The initial focus of this study was to optimize the inhibitory activity of nisin against a Salmonella typhimurium NAR test strain inoculated on broiler drumstick skin by combining nisin with various chelating agents and a surfactant. Treatment parameters included a fixed nisin concentration (100 µg/ml), acidic solution pH, and varying EDTA, citric acid, and Tween 20 concentrations. Using a simplex search algorithm optimization program, four treatments were identified that significantly reduced the population of S. typhimurium NAR cells on broiler drumstick skin. Salmonella typhimurium NAR skin population reductions ranged from log10 5.18 to 5.56 following immersion of the inoculated skin in the treatment solutions for 30 minutes (37°C). Inhibitory activity was also evident in the treatment solutions where S. typhimurium NAR cells washed from the inoculated skin were significantly inhibited by the treatments. In related studies, the inhibitory activity of these four optimized nisin-containing treatments were compared to either distilled, deionized water or 20 ppm chlorine against S. typhimurium NAR cells inoculated on the skin of broiler drumsticks. Following a 30 minute exposure to the treatment solutions at 25°C, surviving S. typhimurium NAR organisms were recovered from the skin and treatment solutions and enumerated. Log reductions in the skin populations were calculated relative to the control skin samples that were immersed in water under the same conditions. Salmonella typhimurium NAR skin populations were reduced an average of 6.67 logs following exposure to the nisin-containing treatments in comparison to 2.24 logs for the chlorine-treated broiler skin. Studies were also completed that evaluated the efficacy of the optimized nisin-containing treatments to inhibit Salmonella-infected broiler drumsticks. Similar reductions in the S. typhimurium NAR skin population, as o bserved with broiler drumstick skin, were detected following treatment with the four nisin-containing treatments.

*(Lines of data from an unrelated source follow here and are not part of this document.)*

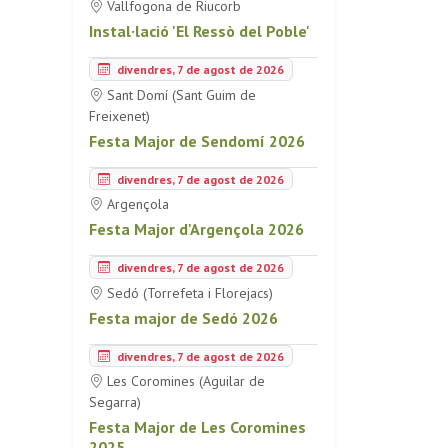
Vallfogona de Riucorb
Instal·lació 'El Ressò del Poble'
divendres, 7 de agost de 2026
Sant Domí (Sant Guim de
Freixenet)
Festa Major de Sendomí 2026
divendres, 7 de agost de 2026
Argençola
Festa Major d'Argençola 2026
divendres, 7 de agost de 2026
Sedó (Torrefeta i Florejacs)
Festa major de Sedó 2026
divendres, 7 de agost de 2026
Les Coromines (Aguilar de
Segarra)
Festa Major de Les Coromines
2025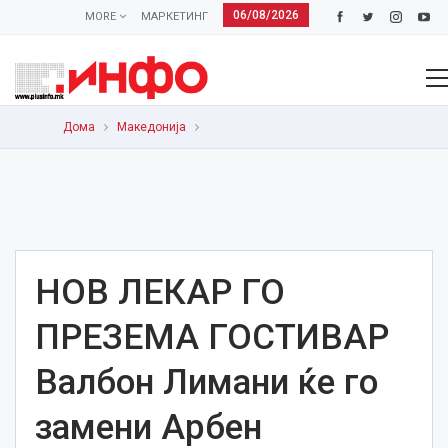
06/08/2026
MORE
МАРКЕТИНГ
Дома
Македонија
НОВ ЛЕКАР ГО
ПРЕЗЕМА ГОСТИВАР
Валбон Лимани ќе го
замени Арбен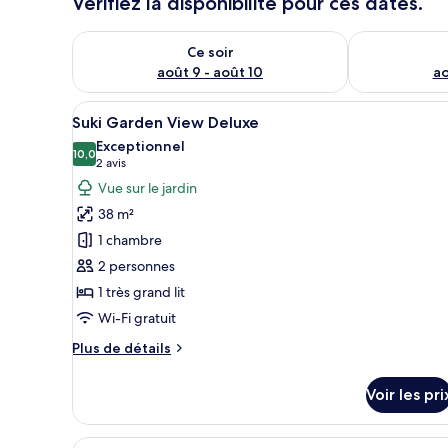
Vérifiez la disponibilité pour ces dates.
Vérifier la disponibilité pour ce soir août 9 - août 10
Vérifier la di
Ce soir
août 9 - août 10
ao
Afficher
Une terrasse en bois avec un e
13
Suki Garden View Deluxe
toutes
Exceptionnel
les
10,0
10,0 sur 10
(2 avis)
2 avis
photos
Vue sur le jardin
pour
38 m²
ce
1 chambre
type
2 personnes
de
1 très grand lit
chambre :
Suki
Wi-Fi gratuit
Garden
Plus
Plus de détails
View
de
détails
Deluxe
Voir les pri
sur
le
type
Afficher
Un bain à remous entouré d’une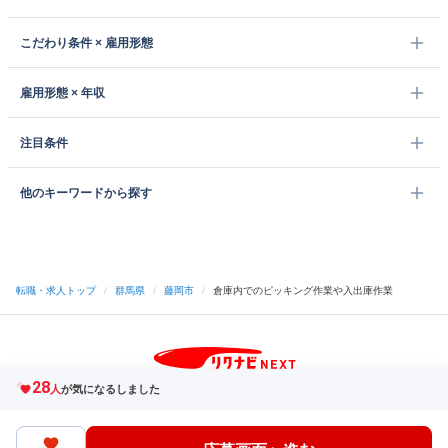
こだわり条件 × 雇用形態
雇用形態 × 年収
注目条件
他のキーワードから探す
転職・求人トップ
/
群馬県
/
藤岡市
/
倉庫内でのピッキング作業や入出庫作業
28
サイトトップへ
人
が気になるしました
中途採用をご検討の企業様
利用規約・プライバシーポリシー
サイトマップ
ヘルプ・お問い合わせ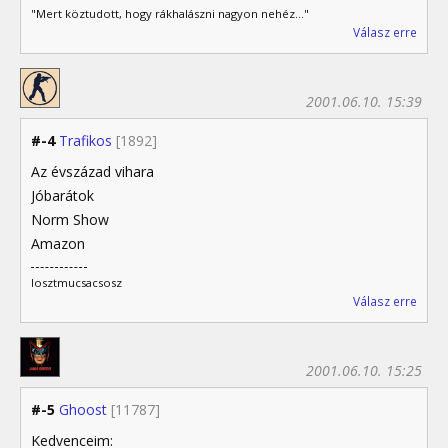
"Mert köztudott, hogy rákhalászni nagyon nehéz..."
Válasz erre
2001.06.10. 15:39
#-4
Trafikos
[1892]
Az évszázad vihara
Jóbarátok
Norm Show
Amazon
losztmucsacsosz
Válasz erre
2001.06.10. 15:25
#-5
Ghoost
[11787]
Kedvenceim: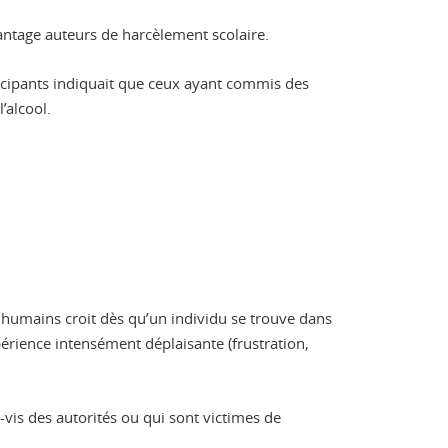
vantage auteurs de harcèlement scolaire.
cipants indiquait que ceux ayant commis des
’alcool.
 humains croit dès qu’un individu se trouve dans
xpérience intensément déplaisante (frustration,
à-vis des autorités ou qui sont victimes de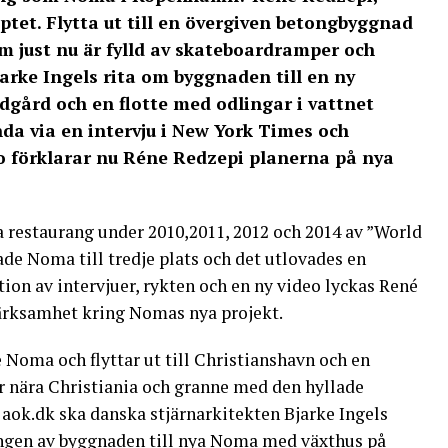
et. Flytta ut till en övergiven betongbyggnad
 just nu är fylld av skateboardramper och
Bjarke Ingels rita om byggnaden till en ny
gård och en flotte med odlingar i vattnet
nda via en intervju i New York Times och
deo förklarar nu Réne Redzepi planerna på nya
a restaurang under 2010,2011, 2012 och 2014 av ”World
sade Noma till tredje plats och det utlovades en
ion av intervjuer, rykten och en ny video lyckas René
ärksamhet kring Nomas nya projekt.
Noma och flyttar ut till Christianshavn och en
 nära Christiania och granne med den hyllade
ok.dk ska danska stjärnarkitekten Bjarke Ingels
ngen av byggnaden till nya Noma med växthus på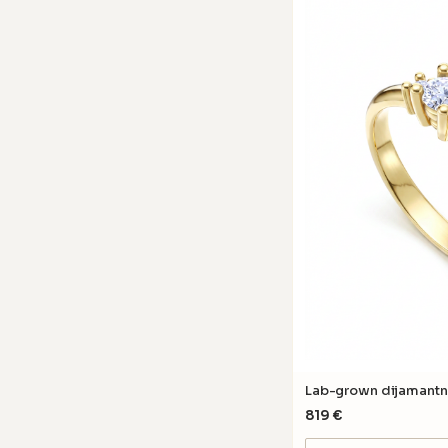
Lab-grown dijamantn
819
€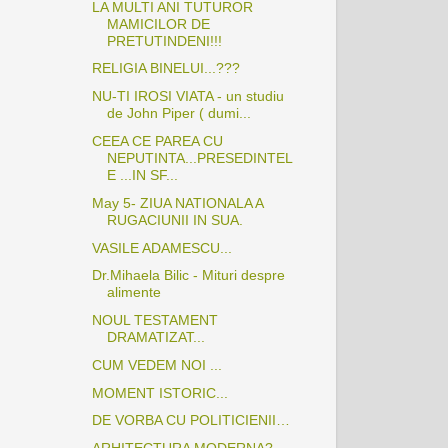
LA MULTI ANI TUTUROR
MAMICILOR DE
PRETUTINDENI!!!
RELIGIA BINELUI...???
NU-TI IROSI VIATA - un studiu
de John Piper ( dumi...
CEEA CE PAREA CU
NEPUTINTA...PRESEDINTEL
E ...IN SF...
May 5- ZIUA NATIONALA A
RUGACIUNII IN SUA.
VASILE ADAMESCU...
Dr.Mihaela Bilic - Mituri despre
alimente
NOUL TESTAMENT
DRAMATIZAT...
CUM VEDEM NOI ...
MOMENT ISTORIC...
DE VORBA CU POLITICIENII…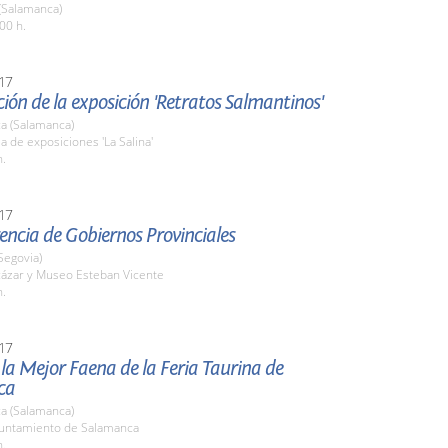
(Salamanca)
00 h.
17
ión de la exposición 'Retratos Salmantinos'
a (Salamanca)
la de exposiciones 'La Salina'
h.
17
rencia de Gobiernos Provinciales
Segovia)
cázar y Museo Esteban Vicente
h.
17
la Mejor Faena de la Feria Taurina de
ca
a (Salamanca)
yuntamiento de Salamanca
h.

Experiments were also conducted to determine the efficacy of the nisin-based treatments against S. typhimurium NAR-infected drumstick skin under varying exposure times and concentrations of nisin. Exposure time significantly influenced the lethality of the treatments and depending on the treatment, nisin concentrations could be reduced from 100 µg/ml to 50 or 25 µg/ml without loss of significant biocidal activity. In other studies, the refrigerated shelf life of broiler drumsticks was extended by 1.5 to 3 days following immersion for 30 minutes in one of the optimized nisin-containing treatments in comparison to drumsticks immersed in distilled, deionized water.
These findings indicate that treatments containing nisin and varying concentrations of chelating agents and/or surfactant at an acidic pH are capable of significantly inhibiting the population of Salmonella microorganisms and spoilage bacteria that contaminate the surfaces of poultry carcasses. Applying the nisin-based treatment as a post chill application; either by dipping, spraying, or by incorporation into or on the surface of primary packaging materials and edible films, might be effectively used by poultry processors to reduce Salmonella populations on raw poultry products. With the poultry industry experiencing increased consumer pressure to produce Salmonella-free poultry products, the identification and implementation of effective preservation methods could result in several long term benefits including greater public confidence in poultry products, an increased market potential, and increased profits for the poultry industry.